I learned a lot through my internship about politics, my education, organizing and a lot about myself. I think that I will be able to effectively apply these experiences in my education and in my political science career. I can now write letters and press releases on demand, I know a lot more about research methods, the Arizona political structure and a lot about school board political workings. I think that the people at PPCNA were able to provide me with a rich learning experience to the best of their ability. In the small sense, I have no room to critique PPCNA as a whole. However, I think that if I could change something about the experience I would have liked to have more constructive time. For instance, I would have liked to spend more time working on building legislation and talking with our paid lobbyists. I also would have liked to have had better coaching.
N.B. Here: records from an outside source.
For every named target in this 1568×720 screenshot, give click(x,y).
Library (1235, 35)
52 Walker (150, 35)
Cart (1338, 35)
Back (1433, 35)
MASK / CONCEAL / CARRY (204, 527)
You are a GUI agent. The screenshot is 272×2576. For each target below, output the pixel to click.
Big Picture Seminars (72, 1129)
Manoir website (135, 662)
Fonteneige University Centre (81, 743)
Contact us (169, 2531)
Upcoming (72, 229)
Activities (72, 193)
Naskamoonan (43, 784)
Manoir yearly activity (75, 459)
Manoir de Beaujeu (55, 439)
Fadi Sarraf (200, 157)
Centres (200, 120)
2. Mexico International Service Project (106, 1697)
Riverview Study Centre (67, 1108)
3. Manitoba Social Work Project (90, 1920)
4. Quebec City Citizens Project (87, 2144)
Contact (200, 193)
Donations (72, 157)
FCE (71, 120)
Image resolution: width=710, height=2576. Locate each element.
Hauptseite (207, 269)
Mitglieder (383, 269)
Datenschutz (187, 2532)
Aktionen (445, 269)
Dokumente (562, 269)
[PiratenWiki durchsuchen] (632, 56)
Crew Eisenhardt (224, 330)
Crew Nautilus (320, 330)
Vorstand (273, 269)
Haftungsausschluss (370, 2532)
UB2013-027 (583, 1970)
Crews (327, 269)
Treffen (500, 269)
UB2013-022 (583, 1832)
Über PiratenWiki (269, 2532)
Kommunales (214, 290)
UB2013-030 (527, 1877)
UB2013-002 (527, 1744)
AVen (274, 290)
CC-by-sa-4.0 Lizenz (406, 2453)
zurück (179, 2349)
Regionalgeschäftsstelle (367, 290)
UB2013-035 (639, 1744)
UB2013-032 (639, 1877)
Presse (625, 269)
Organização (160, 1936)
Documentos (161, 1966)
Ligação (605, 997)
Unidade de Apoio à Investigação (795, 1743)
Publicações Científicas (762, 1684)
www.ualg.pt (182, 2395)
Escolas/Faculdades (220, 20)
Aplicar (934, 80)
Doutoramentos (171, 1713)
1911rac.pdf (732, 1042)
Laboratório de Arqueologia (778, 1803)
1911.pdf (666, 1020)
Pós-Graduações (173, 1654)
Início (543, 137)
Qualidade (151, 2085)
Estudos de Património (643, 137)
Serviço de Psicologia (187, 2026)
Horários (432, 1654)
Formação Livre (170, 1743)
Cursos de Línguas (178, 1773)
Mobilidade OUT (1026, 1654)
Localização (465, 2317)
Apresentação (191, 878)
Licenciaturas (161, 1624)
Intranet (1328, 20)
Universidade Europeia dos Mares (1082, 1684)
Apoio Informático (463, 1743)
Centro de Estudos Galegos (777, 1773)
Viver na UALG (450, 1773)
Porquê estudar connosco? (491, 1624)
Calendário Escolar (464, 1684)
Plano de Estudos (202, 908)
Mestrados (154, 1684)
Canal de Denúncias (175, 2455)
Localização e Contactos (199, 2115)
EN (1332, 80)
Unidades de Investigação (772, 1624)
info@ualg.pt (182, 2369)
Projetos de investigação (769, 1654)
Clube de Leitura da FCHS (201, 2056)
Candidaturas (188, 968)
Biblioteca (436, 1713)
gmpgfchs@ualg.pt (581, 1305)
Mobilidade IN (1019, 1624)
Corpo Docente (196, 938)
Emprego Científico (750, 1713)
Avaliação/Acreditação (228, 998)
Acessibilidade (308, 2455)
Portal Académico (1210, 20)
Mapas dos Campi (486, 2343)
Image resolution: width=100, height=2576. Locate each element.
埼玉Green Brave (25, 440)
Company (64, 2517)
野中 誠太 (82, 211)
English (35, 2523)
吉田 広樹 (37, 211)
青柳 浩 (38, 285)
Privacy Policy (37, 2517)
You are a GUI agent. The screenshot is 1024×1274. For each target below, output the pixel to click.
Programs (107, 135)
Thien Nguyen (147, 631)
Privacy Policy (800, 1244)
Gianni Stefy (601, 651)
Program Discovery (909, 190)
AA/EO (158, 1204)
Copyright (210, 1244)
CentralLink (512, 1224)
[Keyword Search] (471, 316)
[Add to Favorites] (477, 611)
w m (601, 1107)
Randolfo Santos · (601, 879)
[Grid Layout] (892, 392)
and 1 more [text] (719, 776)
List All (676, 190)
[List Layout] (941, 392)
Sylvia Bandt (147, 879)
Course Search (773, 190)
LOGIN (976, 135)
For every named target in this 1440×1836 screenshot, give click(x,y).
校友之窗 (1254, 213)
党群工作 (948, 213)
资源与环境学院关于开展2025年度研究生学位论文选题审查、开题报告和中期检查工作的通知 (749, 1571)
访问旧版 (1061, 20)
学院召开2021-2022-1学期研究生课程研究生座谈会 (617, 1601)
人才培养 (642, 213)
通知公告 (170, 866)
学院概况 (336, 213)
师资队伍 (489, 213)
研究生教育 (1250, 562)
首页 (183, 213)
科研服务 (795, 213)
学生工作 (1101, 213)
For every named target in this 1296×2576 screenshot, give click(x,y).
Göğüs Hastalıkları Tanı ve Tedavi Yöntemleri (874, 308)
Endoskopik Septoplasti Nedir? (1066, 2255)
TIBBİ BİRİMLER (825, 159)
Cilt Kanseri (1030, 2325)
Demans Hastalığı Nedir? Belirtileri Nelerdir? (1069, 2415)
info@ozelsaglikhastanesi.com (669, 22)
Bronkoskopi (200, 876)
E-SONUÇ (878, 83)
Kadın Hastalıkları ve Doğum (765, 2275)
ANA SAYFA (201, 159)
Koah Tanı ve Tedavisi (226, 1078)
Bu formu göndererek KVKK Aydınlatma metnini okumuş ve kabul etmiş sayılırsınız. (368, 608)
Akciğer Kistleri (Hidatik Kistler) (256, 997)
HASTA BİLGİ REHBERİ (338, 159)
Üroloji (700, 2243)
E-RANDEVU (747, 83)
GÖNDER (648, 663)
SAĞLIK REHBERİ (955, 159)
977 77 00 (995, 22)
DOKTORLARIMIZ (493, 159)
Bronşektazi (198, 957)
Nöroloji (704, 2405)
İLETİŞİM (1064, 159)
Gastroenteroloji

I felt a lot of my time there I created most of my work and more or less flew by the seat of my pants. I would have like to have had better structure as to what I was going to learn and better feedback on how I was learning. On a positive note, I think that this gave me a better sense of dealing with ambiguity, which will be applicable in all aspects of my future career as a political scientist. The last thing I would have hoped for was to see actual positive social results from the work I was doing and the work that PPCNA does as a whole. I think that if people saw the effects of their work we would see a lot less cases of burn-out and cynicism. However, with the powers that be, I think that all people working towards healthy sexuality would be lying to themselves if they did not know how long they have to go.